# Listed records:
□ □ □ □
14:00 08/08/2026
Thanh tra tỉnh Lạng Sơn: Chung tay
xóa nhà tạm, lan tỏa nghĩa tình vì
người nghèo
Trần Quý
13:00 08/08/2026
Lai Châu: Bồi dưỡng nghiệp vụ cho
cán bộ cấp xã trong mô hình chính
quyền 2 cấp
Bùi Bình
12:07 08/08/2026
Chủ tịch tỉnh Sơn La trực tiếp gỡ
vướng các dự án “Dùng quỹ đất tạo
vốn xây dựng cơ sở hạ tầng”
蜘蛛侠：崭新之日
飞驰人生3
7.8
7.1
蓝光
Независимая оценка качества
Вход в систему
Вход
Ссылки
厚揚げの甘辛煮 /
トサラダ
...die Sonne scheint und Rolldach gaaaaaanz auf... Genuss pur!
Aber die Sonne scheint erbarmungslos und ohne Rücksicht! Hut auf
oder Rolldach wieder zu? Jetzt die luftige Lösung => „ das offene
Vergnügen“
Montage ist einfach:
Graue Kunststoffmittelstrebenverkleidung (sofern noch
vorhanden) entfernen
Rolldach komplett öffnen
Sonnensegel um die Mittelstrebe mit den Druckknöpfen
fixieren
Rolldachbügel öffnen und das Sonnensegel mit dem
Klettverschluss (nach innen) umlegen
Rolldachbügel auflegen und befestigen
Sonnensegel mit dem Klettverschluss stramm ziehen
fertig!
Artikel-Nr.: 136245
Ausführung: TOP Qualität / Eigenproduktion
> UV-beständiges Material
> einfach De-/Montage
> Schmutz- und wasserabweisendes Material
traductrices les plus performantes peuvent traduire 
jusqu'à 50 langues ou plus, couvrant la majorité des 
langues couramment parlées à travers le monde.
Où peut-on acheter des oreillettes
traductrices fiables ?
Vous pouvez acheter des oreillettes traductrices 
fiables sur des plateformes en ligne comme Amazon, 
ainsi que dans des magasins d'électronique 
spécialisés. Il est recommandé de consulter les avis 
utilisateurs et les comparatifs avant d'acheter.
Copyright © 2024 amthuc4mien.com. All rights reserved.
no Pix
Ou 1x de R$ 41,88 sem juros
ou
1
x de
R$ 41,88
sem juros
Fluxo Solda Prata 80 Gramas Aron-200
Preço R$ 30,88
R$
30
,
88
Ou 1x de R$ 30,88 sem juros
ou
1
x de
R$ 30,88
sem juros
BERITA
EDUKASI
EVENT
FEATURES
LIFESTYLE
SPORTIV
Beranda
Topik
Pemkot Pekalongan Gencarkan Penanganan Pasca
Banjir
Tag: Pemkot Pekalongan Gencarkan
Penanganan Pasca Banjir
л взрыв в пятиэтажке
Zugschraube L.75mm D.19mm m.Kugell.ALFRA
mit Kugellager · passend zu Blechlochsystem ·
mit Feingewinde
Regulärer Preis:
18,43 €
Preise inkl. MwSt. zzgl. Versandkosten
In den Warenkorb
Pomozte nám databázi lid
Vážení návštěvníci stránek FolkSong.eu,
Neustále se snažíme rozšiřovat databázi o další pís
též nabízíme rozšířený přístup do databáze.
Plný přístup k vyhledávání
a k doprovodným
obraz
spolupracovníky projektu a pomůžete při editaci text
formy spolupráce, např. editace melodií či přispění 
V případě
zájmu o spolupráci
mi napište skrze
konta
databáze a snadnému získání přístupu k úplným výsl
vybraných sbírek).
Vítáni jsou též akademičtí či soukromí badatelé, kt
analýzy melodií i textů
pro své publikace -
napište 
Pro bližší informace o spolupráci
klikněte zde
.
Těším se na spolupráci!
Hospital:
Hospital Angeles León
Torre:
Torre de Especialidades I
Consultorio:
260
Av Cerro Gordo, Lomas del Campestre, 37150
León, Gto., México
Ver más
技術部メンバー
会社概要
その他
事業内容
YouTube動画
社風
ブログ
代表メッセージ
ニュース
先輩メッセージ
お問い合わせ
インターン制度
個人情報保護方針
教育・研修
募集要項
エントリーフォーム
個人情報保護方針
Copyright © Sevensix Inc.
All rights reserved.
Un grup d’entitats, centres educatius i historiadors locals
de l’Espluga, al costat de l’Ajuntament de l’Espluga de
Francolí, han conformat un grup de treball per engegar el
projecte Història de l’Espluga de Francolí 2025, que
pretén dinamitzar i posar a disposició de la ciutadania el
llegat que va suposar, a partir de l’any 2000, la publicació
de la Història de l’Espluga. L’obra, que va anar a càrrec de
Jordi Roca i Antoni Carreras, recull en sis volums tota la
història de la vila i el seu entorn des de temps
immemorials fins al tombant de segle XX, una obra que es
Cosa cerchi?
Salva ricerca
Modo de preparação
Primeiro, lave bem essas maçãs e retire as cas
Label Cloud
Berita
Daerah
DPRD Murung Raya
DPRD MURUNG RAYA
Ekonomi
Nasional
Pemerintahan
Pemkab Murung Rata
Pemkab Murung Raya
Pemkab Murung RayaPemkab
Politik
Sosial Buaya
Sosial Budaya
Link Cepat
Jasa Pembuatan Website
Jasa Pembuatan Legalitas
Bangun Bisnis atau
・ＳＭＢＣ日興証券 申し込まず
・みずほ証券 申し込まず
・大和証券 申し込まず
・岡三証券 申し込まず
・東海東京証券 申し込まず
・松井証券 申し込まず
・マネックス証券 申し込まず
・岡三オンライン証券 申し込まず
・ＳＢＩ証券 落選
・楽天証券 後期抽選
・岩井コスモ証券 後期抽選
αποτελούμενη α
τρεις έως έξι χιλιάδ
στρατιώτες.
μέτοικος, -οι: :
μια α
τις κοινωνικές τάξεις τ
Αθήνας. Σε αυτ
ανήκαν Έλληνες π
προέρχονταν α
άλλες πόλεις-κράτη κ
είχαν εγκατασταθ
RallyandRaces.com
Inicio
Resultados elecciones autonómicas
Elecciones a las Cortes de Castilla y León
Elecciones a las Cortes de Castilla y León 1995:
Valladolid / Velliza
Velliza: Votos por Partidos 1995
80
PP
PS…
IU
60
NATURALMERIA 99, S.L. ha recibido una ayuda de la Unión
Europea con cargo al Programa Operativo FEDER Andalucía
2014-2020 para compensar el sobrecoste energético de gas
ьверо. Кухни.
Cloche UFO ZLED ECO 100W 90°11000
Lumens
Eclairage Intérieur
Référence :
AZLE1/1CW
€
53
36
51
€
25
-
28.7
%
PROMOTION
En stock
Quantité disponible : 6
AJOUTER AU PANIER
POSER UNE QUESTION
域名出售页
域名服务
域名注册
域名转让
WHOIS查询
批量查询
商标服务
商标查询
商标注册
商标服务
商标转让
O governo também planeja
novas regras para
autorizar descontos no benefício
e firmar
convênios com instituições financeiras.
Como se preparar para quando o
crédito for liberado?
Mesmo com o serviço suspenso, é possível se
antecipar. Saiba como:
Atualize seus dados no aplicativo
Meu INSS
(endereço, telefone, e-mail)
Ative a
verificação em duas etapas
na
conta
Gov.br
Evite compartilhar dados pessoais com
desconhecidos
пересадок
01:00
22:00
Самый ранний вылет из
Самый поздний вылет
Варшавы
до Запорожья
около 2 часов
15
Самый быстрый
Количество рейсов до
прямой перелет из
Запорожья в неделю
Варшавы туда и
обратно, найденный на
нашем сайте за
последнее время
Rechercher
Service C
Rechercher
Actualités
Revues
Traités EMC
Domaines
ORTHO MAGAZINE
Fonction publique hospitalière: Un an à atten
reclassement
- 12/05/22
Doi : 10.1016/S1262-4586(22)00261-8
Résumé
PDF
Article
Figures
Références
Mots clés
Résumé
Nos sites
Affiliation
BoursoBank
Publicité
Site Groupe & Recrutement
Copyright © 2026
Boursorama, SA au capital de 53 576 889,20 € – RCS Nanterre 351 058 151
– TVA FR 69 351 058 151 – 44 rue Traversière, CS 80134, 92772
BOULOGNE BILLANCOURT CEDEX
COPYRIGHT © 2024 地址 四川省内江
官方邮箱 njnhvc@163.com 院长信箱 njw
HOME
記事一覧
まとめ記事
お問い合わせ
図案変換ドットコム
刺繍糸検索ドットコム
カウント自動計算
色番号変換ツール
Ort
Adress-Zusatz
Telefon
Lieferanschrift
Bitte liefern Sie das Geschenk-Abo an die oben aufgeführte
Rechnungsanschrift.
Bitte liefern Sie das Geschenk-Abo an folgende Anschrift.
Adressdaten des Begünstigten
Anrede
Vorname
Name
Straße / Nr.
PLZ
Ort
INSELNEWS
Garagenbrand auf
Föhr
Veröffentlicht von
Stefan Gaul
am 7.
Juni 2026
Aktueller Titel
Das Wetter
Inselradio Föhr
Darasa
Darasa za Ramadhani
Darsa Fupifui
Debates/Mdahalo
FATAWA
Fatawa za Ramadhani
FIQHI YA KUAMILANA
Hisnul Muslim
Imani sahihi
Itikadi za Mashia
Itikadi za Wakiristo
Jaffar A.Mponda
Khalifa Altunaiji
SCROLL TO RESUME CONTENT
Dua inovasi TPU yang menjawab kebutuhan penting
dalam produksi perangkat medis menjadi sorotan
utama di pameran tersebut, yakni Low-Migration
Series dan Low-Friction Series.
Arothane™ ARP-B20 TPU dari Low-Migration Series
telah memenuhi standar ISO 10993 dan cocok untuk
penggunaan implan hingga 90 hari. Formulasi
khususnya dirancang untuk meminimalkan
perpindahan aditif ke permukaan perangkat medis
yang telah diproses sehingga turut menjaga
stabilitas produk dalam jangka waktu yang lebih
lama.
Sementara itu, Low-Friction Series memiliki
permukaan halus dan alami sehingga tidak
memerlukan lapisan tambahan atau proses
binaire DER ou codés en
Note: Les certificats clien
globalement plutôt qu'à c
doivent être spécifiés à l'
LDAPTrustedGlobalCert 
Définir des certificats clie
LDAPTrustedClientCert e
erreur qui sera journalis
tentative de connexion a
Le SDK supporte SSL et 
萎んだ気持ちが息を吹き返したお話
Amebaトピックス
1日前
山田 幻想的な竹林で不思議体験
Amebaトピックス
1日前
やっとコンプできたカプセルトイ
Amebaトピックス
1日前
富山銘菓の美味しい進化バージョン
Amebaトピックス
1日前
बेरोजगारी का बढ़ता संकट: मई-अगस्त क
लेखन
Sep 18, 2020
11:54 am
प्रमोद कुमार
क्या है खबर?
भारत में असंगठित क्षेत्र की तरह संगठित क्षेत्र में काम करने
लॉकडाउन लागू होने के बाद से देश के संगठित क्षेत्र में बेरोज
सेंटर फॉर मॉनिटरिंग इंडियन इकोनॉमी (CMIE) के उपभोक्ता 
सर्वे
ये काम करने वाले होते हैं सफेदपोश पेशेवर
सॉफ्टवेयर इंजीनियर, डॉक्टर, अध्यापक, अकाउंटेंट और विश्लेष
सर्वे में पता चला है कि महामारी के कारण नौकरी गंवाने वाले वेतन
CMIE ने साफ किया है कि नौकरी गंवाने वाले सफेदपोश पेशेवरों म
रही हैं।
□ □ □ □
Of all the lines above, tally those with the word "yang". Write the total only.

3